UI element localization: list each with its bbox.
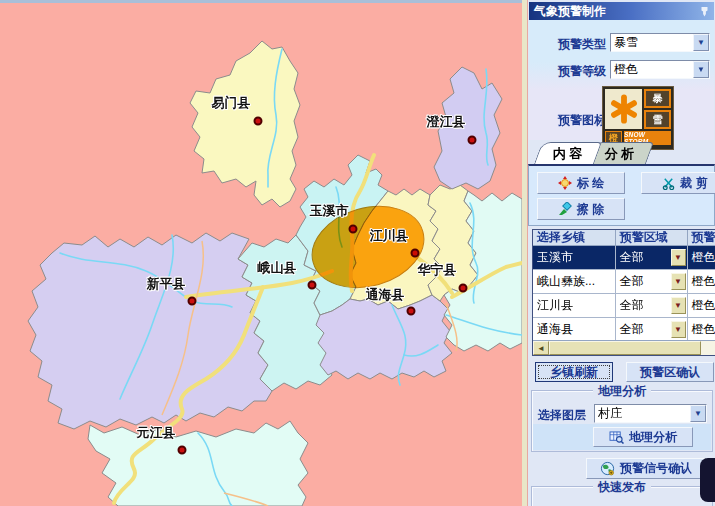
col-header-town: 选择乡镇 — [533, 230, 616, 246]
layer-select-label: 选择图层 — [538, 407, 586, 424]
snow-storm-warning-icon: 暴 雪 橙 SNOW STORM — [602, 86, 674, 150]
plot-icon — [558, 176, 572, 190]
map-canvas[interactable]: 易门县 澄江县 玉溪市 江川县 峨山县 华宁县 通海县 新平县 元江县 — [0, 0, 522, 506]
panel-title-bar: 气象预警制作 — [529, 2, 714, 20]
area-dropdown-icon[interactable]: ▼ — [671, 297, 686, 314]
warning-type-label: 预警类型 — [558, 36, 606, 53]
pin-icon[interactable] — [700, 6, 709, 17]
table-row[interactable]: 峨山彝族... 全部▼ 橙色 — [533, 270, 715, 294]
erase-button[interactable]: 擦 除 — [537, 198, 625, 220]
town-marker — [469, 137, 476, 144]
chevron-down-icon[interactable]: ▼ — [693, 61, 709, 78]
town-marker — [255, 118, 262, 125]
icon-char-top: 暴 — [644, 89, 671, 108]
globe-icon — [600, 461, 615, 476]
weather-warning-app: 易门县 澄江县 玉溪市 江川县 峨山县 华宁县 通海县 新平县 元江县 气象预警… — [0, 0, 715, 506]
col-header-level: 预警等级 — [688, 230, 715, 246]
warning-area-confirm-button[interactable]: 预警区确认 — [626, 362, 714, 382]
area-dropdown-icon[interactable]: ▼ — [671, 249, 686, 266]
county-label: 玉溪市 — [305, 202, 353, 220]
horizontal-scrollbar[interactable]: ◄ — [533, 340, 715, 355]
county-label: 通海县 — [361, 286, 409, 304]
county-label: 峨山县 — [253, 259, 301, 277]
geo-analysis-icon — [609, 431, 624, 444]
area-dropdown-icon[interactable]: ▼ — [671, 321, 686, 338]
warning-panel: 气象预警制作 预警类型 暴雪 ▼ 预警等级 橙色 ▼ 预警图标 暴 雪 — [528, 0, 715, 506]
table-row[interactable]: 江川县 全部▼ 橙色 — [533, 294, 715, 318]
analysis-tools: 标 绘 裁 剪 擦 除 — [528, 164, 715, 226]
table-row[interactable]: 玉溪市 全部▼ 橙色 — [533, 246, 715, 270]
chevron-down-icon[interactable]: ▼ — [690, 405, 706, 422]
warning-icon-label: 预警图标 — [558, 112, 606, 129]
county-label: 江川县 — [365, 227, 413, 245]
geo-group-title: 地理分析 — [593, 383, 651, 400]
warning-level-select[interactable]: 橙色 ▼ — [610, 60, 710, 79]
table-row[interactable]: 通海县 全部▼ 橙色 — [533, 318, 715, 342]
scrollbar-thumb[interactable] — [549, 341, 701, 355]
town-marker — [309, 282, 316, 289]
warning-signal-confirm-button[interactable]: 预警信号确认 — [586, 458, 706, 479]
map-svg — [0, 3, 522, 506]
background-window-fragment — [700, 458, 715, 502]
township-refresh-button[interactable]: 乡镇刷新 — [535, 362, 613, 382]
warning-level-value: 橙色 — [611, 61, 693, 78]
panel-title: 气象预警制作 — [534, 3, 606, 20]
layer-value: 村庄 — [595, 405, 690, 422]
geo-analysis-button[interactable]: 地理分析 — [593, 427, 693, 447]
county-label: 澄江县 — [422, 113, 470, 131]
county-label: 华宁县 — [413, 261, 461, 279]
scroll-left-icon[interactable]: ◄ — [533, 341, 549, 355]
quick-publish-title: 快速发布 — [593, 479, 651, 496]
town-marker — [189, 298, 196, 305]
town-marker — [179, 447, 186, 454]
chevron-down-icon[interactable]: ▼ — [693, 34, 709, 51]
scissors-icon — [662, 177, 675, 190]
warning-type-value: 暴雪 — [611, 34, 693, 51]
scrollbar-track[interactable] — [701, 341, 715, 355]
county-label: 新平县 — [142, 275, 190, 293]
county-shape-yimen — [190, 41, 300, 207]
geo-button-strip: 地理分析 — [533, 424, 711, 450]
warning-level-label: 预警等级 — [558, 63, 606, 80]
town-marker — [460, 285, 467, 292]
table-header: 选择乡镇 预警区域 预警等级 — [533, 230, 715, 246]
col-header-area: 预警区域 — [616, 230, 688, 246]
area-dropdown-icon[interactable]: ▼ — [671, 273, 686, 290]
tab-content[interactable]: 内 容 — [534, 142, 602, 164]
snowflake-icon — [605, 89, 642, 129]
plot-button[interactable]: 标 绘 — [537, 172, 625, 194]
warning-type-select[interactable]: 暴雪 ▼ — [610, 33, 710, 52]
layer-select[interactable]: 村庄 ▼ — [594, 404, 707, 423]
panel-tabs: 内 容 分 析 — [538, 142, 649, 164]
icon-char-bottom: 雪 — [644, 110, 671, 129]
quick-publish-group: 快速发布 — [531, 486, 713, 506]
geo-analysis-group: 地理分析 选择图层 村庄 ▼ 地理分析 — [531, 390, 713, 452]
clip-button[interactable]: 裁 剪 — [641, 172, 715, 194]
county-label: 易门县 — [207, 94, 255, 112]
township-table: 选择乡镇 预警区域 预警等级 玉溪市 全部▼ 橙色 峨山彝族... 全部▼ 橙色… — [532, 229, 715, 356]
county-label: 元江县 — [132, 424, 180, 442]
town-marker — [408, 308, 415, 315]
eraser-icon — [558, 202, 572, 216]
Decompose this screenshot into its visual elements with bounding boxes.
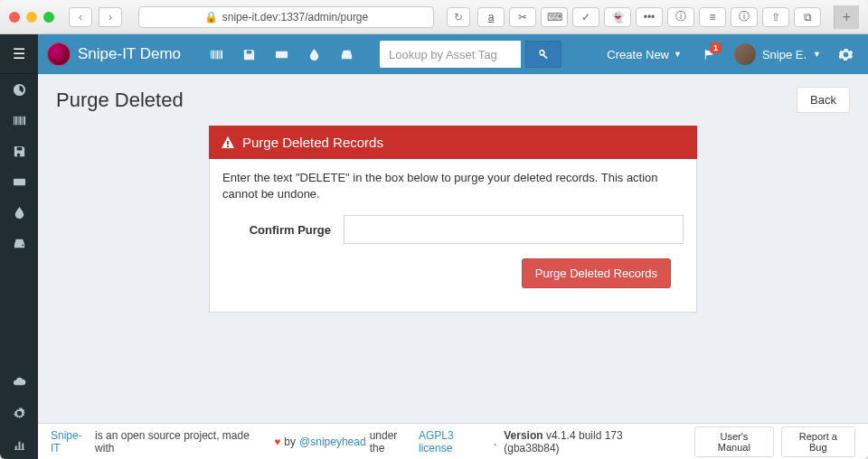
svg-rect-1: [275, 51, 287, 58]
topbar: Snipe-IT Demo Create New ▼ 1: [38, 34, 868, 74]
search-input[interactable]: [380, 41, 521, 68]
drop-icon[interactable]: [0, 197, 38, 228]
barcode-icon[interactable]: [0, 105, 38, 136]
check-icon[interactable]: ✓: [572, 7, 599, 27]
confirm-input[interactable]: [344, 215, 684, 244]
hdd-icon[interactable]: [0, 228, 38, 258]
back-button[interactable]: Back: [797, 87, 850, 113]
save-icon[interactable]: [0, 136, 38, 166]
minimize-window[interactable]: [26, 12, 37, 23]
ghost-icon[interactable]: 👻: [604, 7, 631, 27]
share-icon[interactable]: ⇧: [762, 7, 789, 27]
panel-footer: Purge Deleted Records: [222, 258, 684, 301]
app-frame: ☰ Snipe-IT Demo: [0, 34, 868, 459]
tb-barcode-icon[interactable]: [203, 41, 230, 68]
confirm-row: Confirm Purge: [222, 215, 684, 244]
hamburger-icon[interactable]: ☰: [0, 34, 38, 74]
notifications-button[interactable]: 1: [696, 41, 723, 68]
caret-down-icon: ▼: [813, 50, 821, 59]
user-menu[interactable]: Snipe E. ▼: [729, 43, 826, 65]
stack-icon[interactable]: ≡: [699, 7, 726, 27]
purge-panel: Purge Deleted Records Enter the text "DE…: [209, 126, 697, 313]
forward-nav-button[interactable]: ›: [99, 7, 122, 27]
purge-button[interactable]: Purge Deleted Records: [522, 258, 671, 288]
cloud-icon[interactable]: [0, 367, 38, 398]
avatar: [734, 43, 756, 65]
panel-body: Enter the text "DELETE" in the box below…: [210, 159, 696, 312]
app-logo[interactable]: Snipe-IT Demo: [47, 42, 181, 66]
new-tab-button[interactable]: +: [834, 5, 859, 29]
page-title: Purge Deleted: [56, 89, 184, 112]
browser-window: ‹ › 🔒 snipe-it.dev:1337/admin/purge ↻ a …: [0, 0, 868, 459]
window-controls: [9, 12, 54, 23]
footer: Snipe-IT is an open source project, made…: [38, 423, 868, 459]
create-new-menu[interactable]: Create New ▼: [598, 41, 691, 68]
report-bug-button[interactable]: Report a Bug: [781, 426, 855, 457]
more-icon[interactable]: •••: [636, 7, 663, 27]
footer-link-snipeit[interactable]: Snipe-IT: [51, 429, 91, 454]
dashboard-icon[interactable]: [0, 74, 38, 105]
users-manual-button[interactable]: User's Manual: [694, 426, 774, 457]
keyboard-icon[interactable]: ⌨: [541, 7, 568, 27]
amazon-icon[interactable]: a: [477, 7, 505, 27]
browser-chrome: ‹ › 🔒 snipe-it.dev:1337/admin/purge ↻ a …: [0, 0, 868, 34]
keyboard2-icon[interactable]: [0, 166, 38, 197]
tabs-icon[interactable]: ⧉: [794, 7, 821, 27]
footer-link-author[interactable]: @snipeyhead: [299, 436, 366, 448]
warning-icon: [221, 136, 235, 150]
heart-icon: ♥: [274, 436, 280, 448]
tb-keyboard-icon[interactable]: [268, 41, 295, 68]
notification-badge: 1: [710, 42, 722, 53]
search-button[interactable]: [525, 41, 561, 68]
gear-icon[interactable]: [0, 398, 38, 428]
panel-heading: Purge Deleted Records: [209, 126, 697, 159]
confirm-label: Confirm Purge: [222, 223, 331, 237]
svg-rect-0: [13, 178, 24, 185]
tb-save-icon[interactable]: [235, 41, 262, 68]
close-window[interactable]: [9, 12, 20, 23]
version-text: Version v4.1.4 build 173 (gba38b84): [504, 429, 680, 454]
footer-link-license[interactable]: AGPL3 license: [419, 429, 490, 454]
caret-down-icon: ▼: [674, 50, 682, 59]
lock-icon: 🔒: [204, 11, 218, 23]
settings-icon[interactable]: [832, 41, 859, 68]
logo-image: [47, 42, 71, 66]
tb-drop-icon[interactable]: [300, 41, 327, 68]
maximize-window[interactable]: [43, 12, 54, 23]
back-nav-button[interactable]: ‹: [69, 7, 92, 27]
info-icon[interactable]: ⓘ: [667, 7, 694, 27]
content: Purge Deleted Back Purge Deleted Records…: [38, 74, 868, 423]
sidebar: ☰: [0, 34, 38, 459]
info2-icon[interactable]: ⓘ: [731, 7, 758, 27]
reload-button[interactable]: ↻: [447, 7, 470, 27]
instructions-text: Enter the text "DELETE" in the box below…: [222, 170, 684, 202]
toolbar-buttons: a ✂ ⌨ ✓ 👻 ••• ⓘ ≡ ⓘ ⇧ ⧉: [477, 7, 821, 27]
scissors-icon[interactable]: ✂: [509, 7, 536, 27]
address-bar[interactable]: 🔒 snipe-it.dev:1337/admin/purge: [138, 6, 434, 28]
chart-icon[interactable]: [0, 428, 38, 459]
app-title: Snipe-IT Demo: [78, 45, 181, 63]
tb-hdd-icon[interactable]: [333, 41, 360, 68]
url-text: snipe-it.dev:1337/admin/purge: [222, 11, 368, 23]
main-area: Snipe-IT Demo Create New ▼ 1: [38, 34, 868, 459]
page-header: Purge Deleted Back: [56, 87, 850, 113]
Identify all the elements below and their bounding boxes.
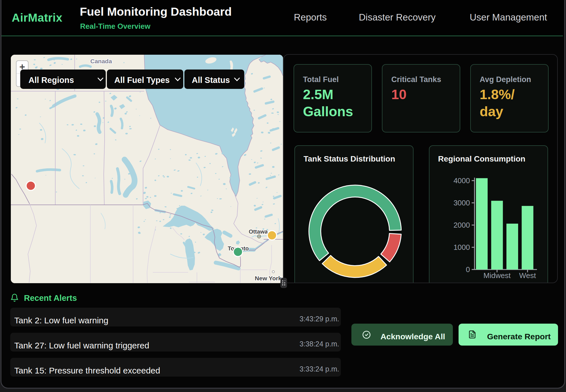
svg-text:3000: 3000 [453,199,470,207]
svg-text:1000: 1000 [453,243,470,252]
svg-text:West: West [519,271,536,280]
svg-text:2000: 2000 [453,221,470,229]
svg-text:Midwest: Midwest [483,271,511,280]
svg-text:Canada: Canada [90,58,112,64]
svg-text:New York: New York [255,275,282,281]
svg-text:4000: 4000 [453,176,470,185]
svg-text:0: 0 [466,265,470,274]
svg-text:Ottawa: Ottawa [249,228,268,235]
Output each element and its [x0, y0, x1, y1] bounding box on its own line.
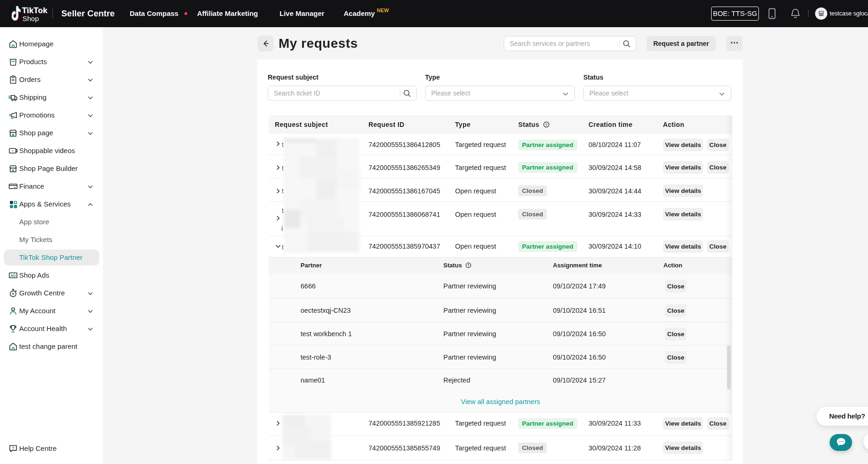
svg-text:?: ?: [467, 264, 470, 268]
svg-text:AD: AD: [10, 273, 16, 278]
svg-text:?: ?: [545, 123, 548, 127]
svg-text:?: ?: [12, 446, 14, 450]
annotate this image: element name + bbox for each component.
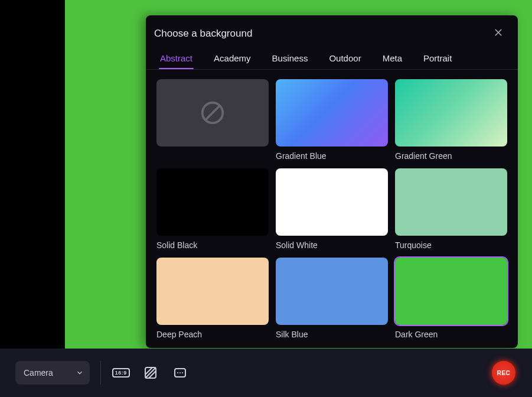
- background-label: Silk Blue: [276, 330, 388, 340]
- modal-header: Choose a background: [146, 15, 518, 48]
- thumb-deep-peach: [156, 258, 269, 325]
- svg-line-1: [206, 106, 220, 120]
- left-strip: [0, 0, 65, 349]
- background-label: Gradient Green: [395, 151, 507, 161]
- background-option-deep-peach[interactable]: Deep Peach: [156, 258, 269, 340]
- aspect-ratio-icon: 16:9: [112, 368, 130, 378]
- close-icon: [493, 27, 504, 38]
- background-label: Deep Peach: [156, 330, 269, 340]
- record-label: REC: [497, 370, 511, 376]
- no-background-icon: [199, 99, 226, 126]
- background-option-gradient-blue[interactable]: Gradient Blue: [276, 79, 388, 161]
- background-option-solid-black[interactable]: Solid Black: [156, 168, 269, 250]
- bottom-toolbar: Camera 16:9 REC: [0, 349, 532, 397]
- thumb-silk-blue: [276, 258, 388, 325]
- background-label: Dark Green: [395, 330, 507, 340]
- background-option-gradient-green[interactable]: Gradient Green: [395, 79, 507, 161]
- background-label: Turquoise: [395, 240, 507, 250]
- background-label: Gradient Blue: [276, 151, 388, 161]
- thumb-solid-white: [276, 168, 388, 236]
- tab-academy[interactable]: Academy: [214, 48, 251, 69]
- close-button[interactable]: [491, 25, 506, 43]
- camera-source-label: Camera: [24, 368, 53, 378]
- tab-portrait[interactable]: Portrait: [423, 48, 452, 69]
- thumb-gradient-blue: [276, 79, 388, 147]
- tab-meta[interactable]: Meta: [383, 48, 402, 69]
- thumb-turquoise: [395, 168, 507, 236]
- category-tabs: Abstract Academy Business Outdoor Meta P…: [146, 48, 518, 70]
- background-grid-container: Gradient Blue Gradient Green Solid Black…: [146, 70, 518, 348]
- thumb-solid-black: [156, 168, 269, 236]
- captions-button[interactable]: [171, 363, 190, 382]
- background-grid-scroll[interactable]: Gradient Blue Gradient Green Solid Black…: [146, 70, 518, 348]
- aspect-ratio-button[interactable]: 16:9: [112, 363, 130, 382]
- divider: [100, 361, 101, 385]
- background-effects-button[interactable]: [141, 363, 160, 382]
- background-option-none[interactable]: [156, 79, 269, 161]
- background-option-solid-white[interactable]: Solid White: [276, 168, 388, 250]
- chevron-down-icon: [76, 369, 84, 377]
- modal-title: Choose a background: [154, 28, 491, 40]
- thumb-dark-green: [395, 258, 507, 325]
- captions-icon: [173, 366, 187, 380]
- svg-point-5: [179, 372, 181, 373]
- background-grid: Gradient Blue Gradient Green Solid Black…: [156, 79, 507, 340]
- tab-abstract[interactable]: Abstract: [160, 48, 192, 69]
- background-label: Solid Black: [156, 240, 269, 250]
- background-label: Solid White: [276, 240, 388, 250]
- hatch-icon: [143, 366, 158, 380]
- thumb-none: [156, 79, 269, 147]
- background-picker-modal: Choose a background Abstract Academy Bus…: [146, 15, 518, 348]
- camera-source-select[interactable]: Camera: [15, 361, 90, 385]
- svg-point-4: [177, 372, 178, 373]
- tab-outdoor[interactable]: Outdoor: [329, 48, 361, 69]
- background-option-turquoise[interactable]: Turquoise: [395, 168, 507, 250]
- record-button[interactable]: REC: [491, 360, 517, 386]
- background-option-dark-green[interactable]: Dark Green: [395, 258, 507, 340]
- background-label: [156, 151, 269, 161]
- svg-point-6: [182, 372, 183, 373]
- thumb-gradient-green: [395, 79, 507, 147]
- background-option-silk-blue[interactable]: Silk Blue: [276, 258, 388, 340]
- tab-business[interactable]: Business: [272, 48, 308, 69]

__Task directions__. In the entries above, locate every line with the word "Outdoor" and copy it.

__Response area__.
- category-tabs: Abstract Academy Business Outdoor Meta P…: [146, 48, 518, 70]
- tab-outdoor[interactable]: Outdoor: [329, 48, 361, 69]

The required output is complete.